Document layout analysis data
● ● ● ●
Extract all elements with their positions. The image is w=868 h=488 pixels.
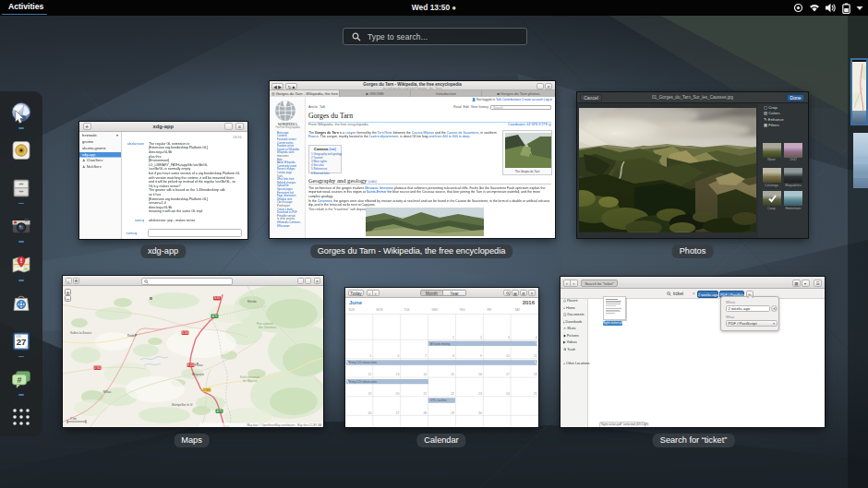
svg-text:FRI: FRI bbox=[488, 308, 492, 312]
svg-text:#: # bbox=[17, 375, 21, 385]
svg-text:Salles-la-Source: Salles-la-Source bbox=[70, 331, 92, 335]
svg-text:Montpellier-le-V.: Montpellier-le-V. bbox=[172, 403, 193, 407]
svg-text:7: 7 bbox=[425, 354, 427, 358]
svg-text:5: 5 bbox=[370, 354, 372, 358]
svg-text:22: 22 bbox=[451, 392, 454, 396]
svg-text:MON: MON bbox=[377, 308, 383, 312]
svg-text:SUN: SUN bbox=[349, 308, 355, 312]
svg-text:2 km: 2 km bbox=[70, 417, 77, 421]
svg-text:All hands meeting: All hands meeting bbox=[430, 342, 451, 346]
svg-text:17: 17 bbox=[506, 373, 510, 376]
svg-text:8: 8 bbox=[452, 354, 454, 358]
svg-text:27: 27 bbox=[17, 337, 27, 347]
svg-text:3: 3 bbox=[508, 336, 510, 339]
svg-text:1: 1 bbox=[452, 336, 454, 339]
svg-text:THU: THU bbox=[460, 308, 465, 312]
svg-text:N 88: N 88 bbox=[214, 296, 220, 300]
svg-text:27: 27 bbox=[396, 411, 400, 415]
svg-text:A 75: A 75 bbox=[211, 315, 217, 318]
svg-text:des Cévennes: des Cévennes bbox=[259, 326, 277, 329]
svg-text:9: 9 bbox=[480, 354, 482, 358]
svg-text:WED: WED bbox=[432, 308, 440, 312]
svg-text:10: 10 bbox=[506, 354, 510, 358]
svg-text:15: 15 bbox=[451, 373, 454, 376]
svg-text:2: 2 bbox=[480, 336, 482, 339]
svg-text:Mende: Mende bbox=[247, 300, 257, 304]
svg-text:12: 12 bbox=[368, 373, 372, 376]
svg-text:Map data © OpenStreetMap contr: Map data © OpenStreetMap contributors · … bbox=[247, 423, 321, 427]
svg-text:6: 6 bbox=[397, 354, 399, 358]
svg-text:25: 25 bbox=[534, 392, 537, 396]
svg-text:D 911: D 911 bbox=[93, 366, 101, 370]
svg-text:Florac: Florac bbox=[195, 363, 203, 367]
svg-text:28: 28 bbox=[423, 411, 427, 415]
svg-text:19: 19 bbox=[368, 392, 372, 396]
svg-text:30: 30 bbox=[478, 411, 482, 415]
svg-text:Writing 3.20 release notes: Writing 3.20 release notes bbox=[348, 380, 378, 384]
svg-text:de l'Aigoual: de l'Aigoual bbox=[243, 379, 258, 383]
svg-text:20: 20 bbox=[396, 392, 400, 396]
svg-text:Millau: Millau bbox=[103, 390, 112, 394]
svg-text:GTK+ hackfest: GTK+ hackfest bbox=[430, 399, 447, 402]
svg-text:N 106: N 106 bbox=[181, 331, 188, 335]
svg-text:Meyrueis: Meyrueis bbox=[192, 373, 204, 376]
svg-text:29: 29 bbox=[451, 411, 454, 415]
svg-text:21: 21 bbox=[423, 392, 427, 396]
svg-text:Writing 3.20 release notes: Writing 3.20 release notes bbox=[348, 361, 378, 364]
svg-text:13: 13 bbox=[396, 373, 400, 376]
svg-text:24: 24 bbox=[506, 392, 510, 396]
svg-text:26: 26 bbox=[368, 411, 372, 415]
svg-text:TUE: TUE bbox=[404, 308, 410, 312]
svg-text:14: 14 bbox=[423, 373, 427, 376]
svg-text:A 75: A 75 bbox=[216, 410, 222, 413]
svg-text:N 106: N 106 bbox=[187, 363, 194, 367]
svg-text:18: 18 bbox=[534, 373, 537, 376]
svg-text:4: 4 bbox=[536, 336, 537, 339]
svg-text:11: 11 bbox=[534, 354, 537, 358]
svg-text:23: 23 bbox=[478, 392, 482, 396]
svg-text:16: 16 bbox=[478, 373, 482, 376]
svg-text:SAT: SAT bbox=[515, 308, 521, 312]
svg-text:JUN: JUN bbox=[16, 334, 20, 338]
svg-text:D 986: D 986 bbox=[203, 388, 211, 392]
● ● ● ●
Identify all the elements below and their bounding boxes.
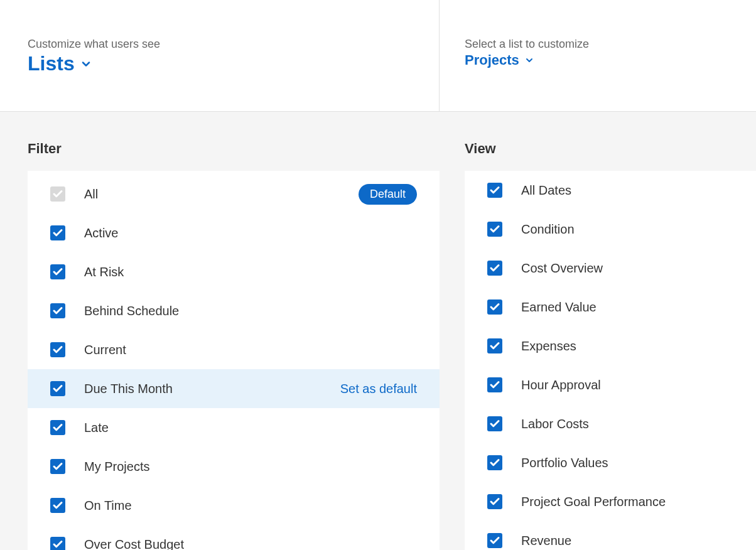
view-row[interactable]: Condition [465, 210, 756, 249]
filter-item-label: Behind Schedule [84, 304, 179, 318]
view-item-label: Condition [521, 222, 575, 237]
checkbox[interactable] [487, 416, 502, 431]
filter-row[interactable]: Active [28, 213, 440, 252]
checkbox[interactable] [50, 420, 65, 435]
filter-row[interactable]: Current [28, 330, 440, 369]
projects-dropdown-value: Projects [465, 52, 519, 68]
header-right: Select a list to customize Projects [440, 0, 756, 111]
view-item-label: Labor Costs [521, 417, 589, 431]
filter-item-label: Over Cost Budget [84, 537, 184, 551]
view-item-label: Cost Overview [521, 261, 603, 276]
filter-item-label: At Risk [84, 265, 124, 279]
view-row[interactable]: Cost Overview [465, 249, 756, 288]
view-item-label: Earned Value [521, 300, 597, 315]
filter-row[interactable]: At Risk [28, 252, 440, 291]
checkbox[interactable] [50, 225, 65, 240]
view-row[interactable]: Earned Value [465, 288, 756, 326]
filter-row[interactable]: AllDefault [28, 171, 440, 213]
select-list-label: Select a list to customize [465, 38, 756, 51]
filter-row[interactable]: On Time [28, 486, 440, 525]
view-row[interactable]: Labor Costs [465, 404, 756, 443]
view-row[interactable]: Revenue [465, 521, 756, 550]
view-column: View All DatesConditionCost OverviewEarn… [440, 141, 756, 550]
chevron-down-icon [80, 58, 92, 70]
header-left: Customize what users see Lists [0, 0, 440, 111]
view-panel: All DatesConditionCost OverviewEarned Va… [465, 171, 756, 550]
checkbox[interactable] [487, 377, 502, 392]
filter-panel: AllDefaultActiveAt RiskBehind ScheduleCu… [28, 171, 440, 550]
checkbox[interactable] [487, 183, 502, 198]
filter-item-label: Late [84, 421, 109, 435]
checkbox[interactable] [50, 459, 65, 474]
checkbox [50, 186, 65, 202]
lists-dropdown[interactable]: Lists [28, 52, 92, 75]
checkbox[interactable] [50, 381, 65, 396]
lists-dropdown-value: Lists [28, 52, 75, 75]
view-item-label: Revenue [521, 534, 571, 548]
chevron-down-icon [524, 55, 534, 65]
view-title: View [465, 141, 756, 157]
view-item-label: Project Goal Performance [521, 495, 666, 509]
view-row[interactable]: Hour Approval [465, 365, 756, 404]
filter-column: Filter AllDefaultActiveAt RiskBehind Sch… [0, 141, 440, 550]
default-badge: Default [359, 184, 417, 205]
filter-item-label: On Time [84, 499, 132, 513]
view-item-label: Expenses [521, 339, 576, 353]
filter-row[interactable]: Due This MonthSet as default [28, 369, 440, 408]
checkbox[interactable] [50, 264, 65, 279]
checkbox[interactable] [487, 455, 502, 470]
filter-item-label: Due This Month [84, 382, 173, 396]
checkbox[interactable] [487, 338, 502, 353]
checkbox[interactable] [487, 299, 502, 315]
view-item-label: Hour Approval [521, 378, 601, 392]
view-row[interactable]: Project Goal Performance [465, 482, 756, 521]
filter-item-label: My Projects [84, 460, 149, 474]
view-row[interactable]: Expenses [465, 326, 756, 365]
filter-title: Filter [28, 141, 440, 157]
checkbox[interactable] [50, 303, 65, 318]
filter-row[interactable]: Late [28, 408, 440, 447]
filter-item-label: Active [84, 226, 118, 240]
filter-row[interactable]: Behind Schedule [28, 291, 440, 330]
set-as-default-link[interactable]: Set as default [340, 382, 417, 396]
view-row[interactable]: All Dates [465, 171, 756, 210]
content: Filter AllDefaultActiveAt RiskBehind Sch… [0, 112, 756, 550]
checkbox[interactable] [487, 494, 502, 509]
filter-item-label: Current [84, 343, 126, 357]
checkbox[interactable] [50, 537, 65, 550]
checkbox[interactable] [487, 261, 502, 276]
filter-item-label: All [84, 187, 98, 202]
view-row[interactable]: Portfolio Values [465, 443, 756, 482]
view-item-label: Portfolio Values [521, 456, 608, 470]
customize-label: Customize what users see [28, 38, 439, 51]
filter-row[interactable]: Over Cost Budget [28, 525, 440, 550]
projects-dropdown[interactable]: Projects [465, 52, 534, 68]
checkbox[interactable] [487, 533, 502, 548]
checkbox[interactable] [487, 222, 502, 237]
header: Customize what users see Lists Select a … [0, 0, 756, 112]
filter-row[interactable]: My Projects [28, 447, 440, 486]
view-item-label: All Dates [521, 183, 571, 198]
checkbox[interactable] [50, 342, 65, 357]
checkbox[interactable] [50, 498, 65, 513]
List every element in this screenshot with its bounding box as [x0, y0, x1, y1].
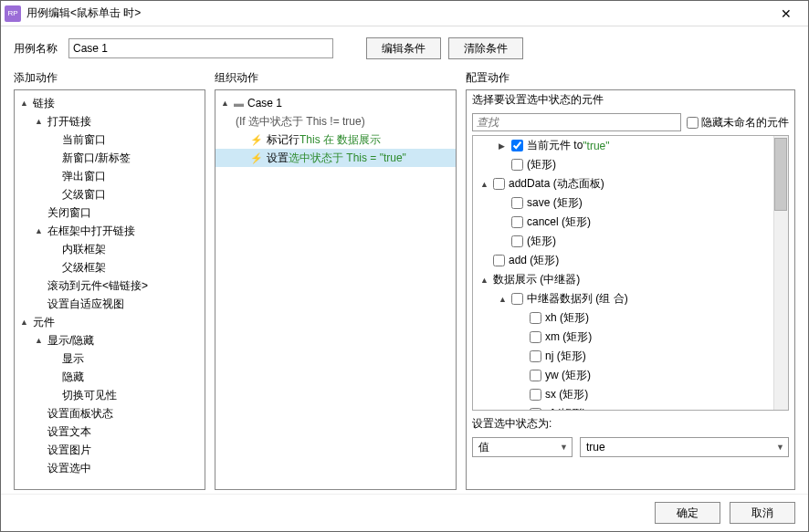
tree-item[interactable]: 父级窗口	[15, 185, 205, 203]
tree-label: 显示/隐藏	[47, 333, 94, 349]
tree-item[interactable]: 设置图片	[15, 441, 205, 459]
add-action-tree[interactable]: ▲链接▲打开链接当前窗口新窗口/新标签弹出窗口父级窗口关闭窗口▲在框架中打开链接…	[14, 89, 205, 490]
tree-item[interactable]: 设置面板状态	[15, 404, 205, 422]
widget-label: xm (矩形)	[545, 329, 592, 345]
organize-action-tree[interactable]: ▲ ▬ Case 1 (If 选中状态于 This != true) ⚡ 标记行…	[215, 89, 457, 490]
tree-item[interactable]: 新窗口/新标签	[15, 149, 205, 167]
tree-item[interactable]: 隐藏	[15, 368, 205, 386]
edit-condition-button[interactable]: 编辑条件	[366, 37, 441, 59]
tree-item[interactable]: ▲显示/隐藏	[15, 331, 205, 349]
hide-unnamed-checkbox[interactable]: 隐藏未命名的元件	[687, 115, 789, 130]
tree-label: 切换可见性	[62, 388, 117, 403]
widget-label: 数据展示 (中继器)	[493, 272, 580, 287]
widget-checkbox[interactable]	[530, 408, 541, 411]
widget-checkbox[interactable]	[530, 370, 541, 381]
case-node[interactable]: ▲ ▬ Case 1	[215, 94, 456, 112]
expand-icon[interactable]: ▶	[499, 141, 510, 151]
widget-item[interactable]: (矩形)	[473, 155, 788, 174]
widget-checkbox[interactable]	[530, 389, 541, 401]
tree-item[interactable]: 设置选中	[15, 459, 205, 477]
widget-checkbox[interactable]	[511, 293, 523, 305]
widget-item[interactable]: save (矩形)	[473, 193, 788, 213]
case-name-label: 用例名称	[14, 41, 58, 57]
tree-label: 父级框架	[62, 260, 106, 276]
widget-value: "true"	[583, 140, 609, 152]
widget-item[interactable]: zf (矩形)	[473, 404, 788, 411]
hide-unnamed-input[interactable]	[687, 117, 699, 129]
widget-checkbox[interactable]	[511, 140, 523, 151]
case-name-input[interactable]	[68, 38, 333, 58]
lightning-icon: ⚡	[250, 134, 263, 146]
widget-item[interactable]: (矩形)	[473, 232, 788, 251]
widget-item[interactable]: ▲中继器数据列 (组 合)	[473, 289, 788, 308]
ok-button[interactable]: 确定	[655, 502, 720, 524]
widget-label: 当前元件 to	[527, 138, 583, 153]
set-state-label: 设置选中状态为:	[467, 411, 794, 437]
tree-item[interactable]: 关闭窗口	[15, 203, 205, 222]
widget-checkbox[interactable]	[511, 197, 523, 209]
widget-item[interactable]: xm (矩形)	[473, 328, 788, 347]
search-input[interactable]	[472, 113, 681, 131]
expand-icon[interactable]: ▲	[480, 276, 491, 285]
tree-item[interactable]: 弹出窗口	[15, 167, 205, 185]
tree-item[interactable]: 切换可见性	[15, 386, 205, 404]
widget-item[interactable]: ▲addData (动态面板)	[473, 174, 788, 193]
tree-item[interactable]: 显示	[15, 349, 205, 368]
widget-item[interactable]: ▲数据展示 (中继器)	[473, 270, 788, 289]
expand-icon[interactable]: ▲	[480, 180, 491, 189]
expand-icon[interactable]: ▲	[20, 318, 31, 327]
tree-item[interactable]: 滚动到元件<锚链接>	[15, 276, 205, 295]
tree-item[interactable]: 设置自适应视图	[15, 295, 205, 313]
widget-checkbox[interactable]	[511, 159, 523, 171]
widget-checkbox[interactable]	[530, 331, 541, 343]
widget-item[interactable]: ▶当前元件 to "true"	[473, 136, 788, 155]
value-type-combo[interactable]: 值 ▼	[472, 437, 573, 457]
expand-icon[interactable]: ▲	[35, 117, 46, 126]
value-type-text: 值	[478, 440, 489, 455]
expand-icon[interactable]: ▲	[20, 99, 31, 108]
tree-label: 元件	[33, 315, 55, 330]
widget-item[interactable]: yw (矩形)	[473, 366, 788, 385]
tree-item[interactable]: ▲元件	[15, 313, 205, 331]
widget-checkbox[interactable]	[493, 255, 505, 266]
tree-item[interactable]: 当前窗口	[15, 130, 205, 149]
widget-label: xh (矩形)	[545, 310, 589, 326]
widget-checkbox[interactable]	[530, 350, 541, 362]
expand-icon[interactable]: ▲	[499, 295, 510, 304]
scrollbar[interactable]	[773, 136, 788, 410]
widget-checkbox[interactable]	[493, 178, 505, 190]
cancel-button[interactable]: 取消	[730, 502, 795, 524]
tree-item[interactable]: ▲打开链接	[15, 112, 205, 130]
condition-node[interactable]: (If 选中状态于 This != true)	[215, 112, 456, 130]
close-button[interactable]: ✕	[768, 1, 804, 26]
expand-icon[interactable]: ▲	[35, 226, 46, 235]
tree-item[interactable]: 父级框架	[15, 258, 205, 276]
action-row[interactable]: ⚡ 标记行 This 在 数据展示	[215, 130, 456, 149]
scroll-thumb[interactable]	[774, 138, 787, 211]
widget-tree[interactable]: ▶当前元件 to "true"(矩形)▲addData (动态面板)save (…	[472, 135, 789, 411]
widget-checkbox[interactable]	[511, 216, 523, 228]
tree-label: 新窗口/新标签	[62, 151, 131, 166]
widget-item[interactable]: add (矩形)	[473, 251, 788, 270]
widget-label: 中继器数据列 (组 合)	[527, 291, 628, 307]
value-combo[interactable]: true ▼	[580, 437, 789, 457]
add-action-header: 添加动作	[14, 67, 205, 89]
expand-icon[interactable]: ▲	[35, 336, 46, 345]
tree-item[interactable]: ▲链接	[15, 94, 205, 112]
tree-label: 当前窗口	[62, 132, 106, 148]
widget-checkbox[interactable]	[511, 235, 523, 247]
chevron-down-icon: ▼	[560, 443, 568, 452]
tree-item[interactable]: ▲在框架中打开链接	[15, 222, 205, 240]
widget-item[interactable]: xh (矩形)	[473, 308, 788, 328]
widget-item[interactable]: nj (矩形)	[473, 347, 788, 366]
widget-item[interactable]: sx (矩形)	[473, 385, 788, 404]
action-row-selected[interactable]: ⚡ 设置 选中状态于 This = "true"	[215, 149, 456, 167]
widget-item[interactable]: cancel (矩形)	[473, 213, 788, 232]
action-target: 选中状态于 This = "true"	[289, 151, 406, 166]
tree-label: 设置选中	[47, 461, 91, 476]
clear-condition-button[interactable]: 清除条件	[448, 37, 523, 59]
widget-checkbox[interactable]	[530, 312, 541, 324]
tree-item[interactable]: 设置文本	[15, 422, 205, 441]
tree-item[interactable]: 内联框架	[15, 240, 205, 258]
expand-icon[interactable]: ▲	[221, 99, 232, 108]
● ● ● ●
Assignment = Check each line above for "chevron" and return the ones that have it.

Output below =
chevron-down-icon [80, 58, 92, 70]
chevron-down-icon [524, 55, 534, 65]
chevron-down-icon: ▼	[560, 443, 568, 452]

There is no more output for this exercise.